Records for the task:
▼▼▼

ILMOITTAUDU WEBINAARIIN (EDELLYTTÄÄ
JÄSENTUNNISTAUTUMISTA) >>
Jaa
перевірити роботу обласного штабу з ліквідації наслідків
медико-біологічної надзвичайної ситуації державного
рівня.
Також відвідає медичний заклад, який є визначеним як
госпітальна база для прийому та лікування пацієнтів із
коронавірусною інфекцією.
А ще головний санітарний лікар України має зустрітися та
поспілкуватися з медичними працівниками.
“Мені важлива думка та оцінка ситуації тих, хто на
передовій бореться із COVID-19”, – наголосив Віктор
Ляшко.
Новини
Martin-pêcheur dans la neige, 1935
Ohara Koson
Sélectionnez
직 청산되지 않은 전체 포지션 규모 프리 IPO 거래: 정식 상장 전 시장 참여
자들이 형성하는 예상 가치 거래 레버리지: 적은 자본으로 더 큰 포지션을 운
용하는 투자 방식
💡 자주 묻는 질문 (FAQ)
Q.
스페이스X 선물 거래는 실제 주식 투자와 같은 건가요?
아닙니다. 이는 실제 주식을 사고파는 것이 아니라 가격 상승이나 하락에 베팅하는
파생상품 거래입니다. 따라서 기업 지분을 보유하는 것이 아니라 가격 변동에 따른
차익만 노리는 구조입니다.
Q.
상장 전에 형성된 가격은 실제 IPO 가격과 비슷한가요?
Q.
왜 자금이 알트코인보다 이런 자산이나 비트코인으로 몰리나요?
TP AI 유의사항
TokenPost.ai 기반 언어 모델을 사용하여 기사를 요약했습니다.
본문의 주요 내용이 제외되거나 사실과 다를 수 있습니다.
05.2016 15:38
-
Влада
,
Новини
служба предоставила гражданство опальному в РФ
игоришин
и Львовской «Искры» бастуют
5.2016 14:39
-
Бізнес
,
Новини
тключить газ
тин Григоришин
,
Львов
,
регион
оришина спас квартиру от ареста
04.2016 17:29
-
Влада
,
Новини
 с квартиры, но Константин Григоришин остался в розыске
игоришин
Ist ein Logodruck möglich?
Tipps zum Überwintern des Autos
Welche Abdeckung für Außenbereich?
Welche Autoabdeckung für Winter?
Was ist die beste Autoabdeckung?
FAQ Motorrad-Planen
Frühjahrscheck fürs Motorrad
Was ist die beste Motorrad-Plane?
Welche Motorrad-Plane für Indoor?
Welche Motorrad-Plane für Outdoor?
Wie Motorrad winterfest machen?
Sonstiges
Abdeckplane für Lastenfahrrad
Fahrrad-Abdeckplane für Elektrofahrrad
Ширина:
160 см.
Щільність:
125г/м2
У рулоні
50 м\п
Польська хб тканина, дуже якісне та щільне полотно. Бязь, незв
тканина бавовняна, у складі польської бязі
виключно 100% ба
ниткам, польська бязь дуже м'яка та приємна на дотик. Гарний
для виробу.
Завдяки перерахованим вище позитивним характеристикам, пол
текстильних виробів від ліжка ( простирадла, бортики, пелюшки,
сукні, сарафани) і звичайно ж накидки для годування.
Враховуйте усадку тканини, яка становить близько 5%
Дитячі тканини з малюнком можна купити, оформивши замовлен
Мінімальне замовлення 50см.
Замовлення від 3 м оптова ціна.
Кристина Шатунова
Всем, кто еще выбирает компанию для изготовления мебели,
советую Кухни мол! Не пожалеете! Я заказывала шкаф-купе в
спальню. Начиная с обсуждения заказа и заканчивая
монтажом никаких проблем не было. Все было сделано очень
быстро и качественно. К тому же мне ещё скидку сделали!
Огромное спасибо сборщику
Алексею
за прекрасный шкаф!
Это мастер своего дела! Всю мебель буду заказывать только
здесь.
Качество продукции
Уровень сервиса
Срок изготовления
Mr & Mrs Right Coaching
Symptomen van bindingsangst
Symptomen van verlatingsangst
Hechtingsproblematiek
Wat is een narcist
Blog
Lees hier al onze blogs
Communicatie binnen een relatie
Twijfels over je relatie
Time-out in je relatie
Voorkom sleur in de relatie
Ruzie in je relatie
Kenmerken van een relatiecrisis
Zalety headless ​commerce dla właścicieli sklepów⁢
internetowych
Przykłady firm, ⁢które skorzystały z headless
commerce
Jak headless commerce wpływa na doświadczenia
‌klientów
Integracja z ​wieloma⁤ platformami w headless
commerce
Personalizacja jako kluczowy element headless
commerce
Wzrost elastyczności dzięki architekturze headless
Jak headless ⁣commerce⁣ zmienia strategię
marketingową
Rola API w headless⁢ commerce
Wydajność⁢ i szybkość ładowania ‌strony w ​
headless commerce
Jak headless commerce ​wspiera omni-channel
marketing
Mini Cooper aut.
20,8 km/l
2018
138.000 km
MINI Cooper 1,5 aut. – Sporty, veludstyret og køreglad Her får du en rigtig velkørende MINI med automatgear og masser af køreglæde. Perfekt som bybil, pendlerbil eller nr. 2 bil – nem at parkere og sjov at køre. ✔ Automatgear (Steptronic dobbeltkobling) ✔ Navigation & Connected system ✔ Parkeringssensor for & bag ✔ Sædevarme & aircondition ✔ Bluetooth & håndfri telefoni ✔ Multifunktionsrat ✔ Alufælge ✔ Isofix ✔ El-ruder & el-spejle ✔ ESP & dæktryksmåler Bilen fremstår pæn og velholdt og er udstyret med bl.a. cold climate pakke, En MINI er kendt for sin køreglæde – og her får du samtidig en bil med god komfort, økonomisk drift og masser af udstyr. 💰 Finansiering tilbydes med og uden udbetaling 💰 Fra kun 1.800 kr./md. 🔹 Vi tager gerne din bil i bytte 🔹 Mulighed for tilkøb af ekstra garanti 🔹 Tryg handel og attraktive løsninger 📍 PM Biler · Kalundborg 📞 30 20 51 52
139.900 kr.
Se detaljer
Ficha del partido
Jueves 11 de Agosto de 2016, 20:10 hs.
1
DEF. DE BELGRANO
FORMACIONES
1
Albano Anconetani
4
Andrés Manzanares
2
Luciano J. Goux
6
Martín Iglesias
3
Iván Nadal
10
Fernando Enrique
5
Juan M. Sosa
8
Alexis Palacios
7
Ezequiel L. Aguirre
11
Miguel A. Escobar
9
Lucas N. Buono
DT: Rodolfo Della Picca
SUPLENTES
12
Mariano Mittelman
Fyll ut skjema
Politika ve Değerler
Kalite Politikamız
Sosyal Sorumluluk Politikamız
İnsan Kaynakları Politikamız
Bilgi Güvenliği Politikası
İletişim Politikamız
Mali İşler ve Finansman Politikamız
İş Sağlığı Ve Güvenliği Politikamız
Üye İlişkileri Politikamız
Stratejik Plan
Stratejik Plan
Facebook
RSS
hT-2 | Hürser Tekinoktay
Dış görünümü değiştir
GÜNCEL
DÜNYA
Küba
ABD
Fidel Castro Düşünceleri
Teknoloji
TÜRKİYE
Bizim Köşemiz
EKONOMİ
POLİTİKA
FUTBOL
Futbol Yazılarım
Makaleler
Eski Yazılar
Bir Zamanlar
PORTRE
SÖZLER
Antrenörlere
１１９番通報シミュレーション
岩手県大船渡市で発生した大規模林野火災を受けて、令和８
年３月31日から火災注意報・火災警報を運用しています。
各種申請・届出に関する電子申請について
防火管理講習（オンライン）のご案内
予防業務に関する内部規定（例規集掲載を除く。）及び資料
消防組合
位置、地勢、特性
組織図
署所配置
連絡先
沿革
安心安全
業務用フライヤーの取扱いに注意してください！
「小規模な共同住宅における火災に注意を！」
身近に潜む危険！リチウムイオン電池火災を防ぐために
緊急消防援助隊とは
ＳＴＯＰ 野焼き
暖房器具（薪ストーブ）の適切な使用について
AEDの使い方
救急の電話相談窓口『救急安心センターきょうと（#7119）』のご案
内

▲▲▲

Task details:
Please retype, with no changes, the lines that run from the first line of the entries to the line with "Martin-pêcheur dans la neige, 1935", both ends included.

Solution for this task:
ILMOITTAUDU WEBINAARIIN (EDELLYTTÄÄ
JÄSENTUNNISTAUTUMISTA) >>
Jaa
перевірити роботу обласного штабу з ліквідації наслідків
медико-біологічної надзвичайної ситуації державного
рівня.
Також відвідає медичний заклад, який є визначеним як
госпітальна база для прийому та лікування пацієнтів із
коронавірусною інфекцією.
А ще головний санітарний лікар України має зустрітися та
поспілкуватися з медичними працівниками.
“Мені важлива думка та оцінка ситуації тих, хто на
передовій бореться із COVID-19”, – наголосив Віктор
Ляшко.
Новини
Martin-pêcheur dans la neige, 1935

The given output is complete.